Nurturing your inner child

This morning I had to be at a different office for a work meeting. On my way there, I had the opportunity to drive through wooded areas of Pennsylvania where the leaves have reached their peak of autumn brilliance — pumpkin oranges, fire engine reds, sunflower yellows, and the residual greens of summer were lit up by the early day sun and I couldn’t help but shed tears over their beauty. I thanked God for all creation, but especially for my ability to appreciate the beauty of this earth.

And that short prayer got me thinking about autumns I enjoyed as a child, whether it was carving pumpkins to be lit and set out on our front porch or playing “pin the stem on the pumpkin” at Halloween parties, or raking leaves into a big pile at my Grammy and Pop-Pop’s house and grabbing my little brother’s hand and running and jumping in, squealing with delight. The sheer joy of being a child is something I now, as an adult, long for and often struggle to recapture.

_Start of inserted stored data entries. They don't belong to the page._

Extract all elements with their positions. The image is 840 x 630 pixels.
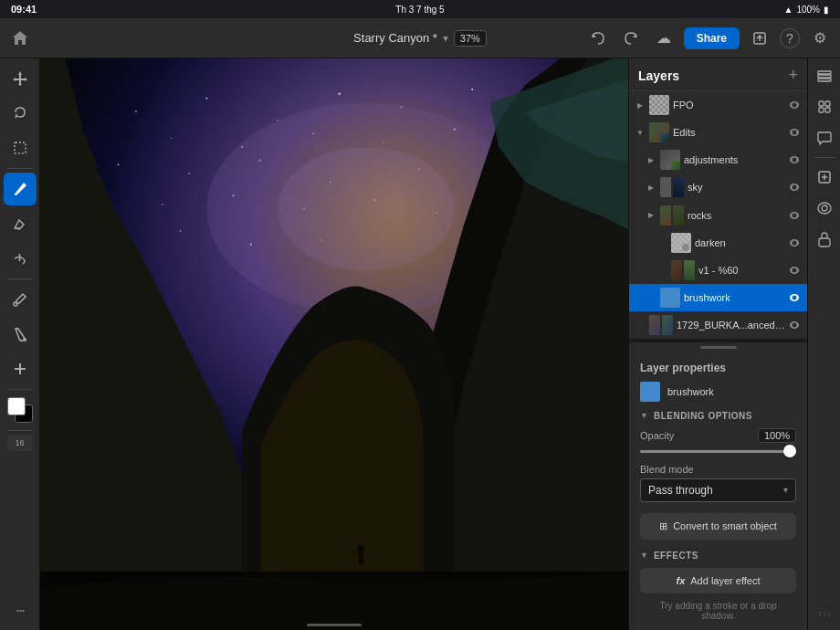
lock-button[interactable] (811, 226, 838, 253)
blending-label: BLENDING OPTIONS (654, 411, 752, 421)
battery-icon: ▮ (824, 5, 829, 15)
layer-expand-edits[interactable]: ▼ (635, 127, 646, 138)
doc-title[interactable]: Starry Canyon * (353, 31, 437, 45)
redo-button[interactable] (618, 26, 644, 51)
blending-options-header[interactable]: ▼ BLENDING OPTIONS (640, 411, 796, 421)
move-tool[interactable] (4, 62, 37, 95)
layer-eye-v1[interactable] (787, 263, 802, 278)
layer-eye-darken[interactable] (787, 236, 802, 250)
hint-text: Try adding a stroke or a drop shadow. (640, 601, 796, 621)
blend-mode-label: Blend mode (640, 464, 796, 475)
layer-eye-fpo[interactable] (787, 98, 802, 112)
doc-title-arrow[interactable]: ▾ (443, 32, 448, 45)
svg-point-58 (793, 240, 797, 245)
layer-item-photo[interactable]: ▶ 1729_BURKA...anced-NR33 (629, 311, 807, 339)
right-separator (814, 157, 835, 158)
layer-item-v1[interactable]: ▶ v1 - %60 (629, 257, 807, 284)
svg-point-46 (357, 545, 364, 552)
blending-toggle[interactable]: ▼ (640, 411, 648, 420)
eyedropper-tool[interactable] (4, 283, 37, 316)
color-swatches[interactable] (5, 395, 35, 425)
properties-layer-name-row: brushwork (640, 382, 796, 402)
brush-size[interactable]: 16 (7, 435, 33, 451)
right-panel: Layers + ▶ FPO ▼ Edits ▶ (628, 58, 807, 630)
layer-item-adjustments[interactable]: ▶ adjustments (629, 146, 807, 173)
opacity-value[interactable]: 100% (758, 428, 796, 443)
battery-label: 100% (796, 5, 820, 15)
svg-point-50 (793, 131, 797, 135)
lasso-tool[interactable] (4, 97, 37, 130)
layer-expand-adjustments[interactable]: ▶ (646, 154, 656, 165)
layer-eye-edits[interactable] (787, 125, 802, 140)
layer-expand-sky[interactable]: ▶ (646, 182, 656, 193)
svg-rect-45 (359, 551, 363, 565)
opacity-label: Opacity (640, 430, 674, 441)
effects-header[interactable]: ▼ EFFECTS (640, 551, 796, 561)
layer-name-v1: v1 - %60 (698, 265, 787, 276)
layer-expand-rocks[interactable]: ▶ (646, 210, 656, 221)
layer-item-darken[interactable]: ▶ darken (629, 229, 807, 257)
more-tools-button[interactable]: ··· (4, 593, 37, 626)
properties-layer-thumb (640, 382, 660, 402)
slider-thumb[interactable] (783, 445, 796, 457)
brush-tool[interactable] (4, 173, 37, 205)
visibility-button[interactable] (811, 194, 838, 222)
layer-name-photo: 1729_BURKA...anced-NR33 (677, 320, 787, 331)
layer-item-fpo[interactable]: ▶ FPO (629, 91, 807, 119)
help-button[interactable]: ? (780, 28, 800, 48)
settings-button[interactable]: ⚙ (807, 26, 833, 51)
fx-icon: fx (676, 575, 685, 586)
blend-mode-select[interactable]: Pass through ▾ (640, 478, 796, 502)
cloud-button[interactable]: ☁ (651, 26, 677, 51)
add-layer-button[interactable]: + (788, 66, 798, 85)
layer-eye-photo[interactable] (787, 318, 802, 332)
layer-thumb-edits (649, 122, 669, 142)
export-button[interactable] (747, 26, 772, 51)
svg-point-56 (793, 213, 797, 217)
effects-label: EFFECTS (654, 551, 698, 561)
wifi-icon: ▲ (784, 5, 793, 15)
layer-item-sky[interactable]: ▶ sky (629, 173, 807, 201)
layer-item-edits[interactable]: ▼ Edits (629, 119, 807, 146)
layer-item-rocks[interactable]: ▶ rocks (629, 202, 807, 229)
healing-tool[interactable] (4, 352, 37, 385)
zoom-level[interactable]: 37% (454, 30, 487, 47)
layers-panel-button[interactable] (811, 62, 838, 89)
slider-fill (640, 450, 796, 453)
more-right-button[interactable]: ⋮⋮⋮ (811, 599, 838, 626)
comments-button[interactable] (811, 124, 838, 152)
layer-eye-rocks[interactable] (787, 208, 802, 223)
svg-rect-75 (819, 238, 830, 247)
layer-eye-brushwork[interactable] (787, 290, 802, 305)
layer-name-darken: darken (695, 237, 787, 248)
home-button[interactable] (7, 26, 33, 51)
layer-eye-sky[interactable] (787, 180, 802, 194)
selection-tool[interactable] (4, 131, 37, 164)
share-button[interactable]: Share (684, 27, 740, 49)
layer-eye-adjustments[interactable] (787, 152, 802, 167)
convert-smart-object-button[interactable]: ⊞ Convert to smart object (640, 513, 796, 540)
layer-name-brushwork: brushwork (684, 292, 787, 303)
undo-button[interactable] (585, 26, 611, 51)
opacity-slider[interactable] (640, 450, 796, 453)
fill-tool[interactable] (4, 318, 37, 351)
opacity-row: Opacity 100% (640, 428, 796, 443)
tool-separator-2 (7, 278, 33, 279)
layer-thumb-fpo (649, 95, 669, 115)
add-effect-button[interactable]: fx Add layer effect (640, 568, 796, 593)
eraser-tool[interactable] (4, 207, 37, 240)
layer-name-edits: Edits (673, 127, 787, 138)
canvas-area[interactable] (40, 58, 628, 630)
layer-item-brushwork[interactable]: ▶ brushwork (629, 284, 807, 311)
drag-handle[interactable] (629, 342, 807, 352)
add-layer-right-button[interactable] (811, 163, 838, 191)
layer-name-rocks: rocks (688, 210, 787, 221)
properties-panel-button[interactable] (811, 93, 838, 121)
app-bar: Starry Canyon * ▾ 37% ☁ Share ? ⚙ (0, 18, 840, 58)
smudge-tool[interactable] (4, 242, 37, 275)
svg-point-3 (14, 302, 17, 306)
effects-toggle[interactable]: ▼ (640, 551, 648, 560)
layer-expand-fpo[interactable]: ▶ (635, 100, 646, 110)
properties-layer-name: brushwork (667, 386, 714, 397)
svg-rect-1 (15, 142, 26, 153)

In my work with adolescents with drug and alcohol addictions I’m discovering that their own childhoods are not full of happy memories. My heart aches for them — I want them to experience the innocence, the joy, the laughter, the wonder of being a child. I’m realizing just how vital the “inner child” is to humans’ happiness.

So, what are you doing today to nurture your inner child? If you don’t have joyful memories of childhood, what can you do to honor the child within you who was never able to show her- or himself? What about doing something silly like telling a joke…even if it’s not funny to anyone but yourself? You could take a walk outside and pretend you’re seeing the world for the first time. What do you notice around you? You could rake a big pile of leaves and jump in it! You could sit quietly in a room with construction paper and crayons and just see what your inner child creates when it’s not constrained by the “adult voice of reason” or the perfectionist within you. Write a poem that rhymes. Skip down the sidewalk (I did this once in Philadelphia and felt simultaneously foolish and wonderful…it left me breathless with laughter!). Watch a G-rated movie (My parents…who also cherish their inner child…and I plan to watch the new Muppets movie when it comes out!).

Imagine how fun and wonderful the world would be if everyone, for just a few minutes each day, could honor their inner child. Let’s start a trend!